Essen. .

Nicht nur die Jugend, auch das Alter trägt Konflikte mit harten Bandagen aus. Am Donnerstag saß eine 70-Jährige vor dem Amtsgericht Essen, weil sie ihre 69 Jahre alte Nachbarin die Treppe herunter gestoßen haben soll.

Das Haus, in dem es am 22. Dezember 2010 zum Treppensturz kam, steht in dem sich gerne vornehm gebenden Essener Stadtteil Rüttenscheid. Die Bewohnerstruktur des dreistöckigen Mietshauses scheint mit Blick auf die Zuhörerschaft zwar ein wenig alt, aber durchaus bürgerlich.

Seit 2004, als die Angeklagte einzog, schwelt der Nachbarschaftskonflikt. Eine Woche nach dem Einzug, erzählt die 70-Jährige, habe ihre Nachbarin ihr vorgeworfen, die Treppe falsch zu putzen. Sie will weiter erzählen, aber Richterin Daniela Riedl stoppt sie: „Ich will den Nachbarschaftskonflikt nicht aufklären. Dass in dem Haus etwas nicht stimmt, fällt einem nach zwei Minuten Aktenstudium auf.“

Also zur Tat: Laut Anklage begegneten die Damen sich im Treppenhaus. Hinterrücks soll die 70-Jährige die Nachbarin so geschubst haben, dass diese acht Stufen hinunter stürzte. Die Angeklagte widerspricht: Tatsächlich sei sie tätlich angegriffen worden. Sie mutmaßt ihren Verdacht, dass das Opfer „das inszeniert hat“. Das glaubt ihr angesichts einer gebrochenen Schulter der 69-Jährigen zunächst keiner. Schwächen hat aber auch die Tatschilderung des Opfers.
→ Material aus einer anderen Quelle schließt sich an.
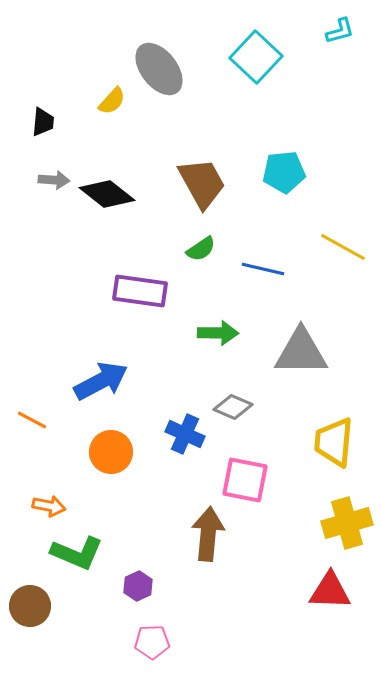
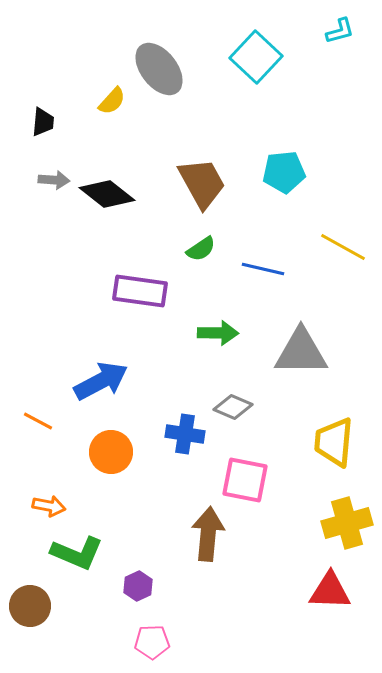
orange line: moved 6 px right, 1 px down
blue cross: rotated 15 degrees counterclockwise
Richterin Riedl verzichtet auf die absolute Wahrheit und stellt das Verfahren mit der Auflage ein, dass die Angeklagte unter der Leitung eines Bewährungshelfers die Kontrahentin trifft und sich beide Gedanken über einen vernünftigen Umgang machen. So eine Art Seniorentreff.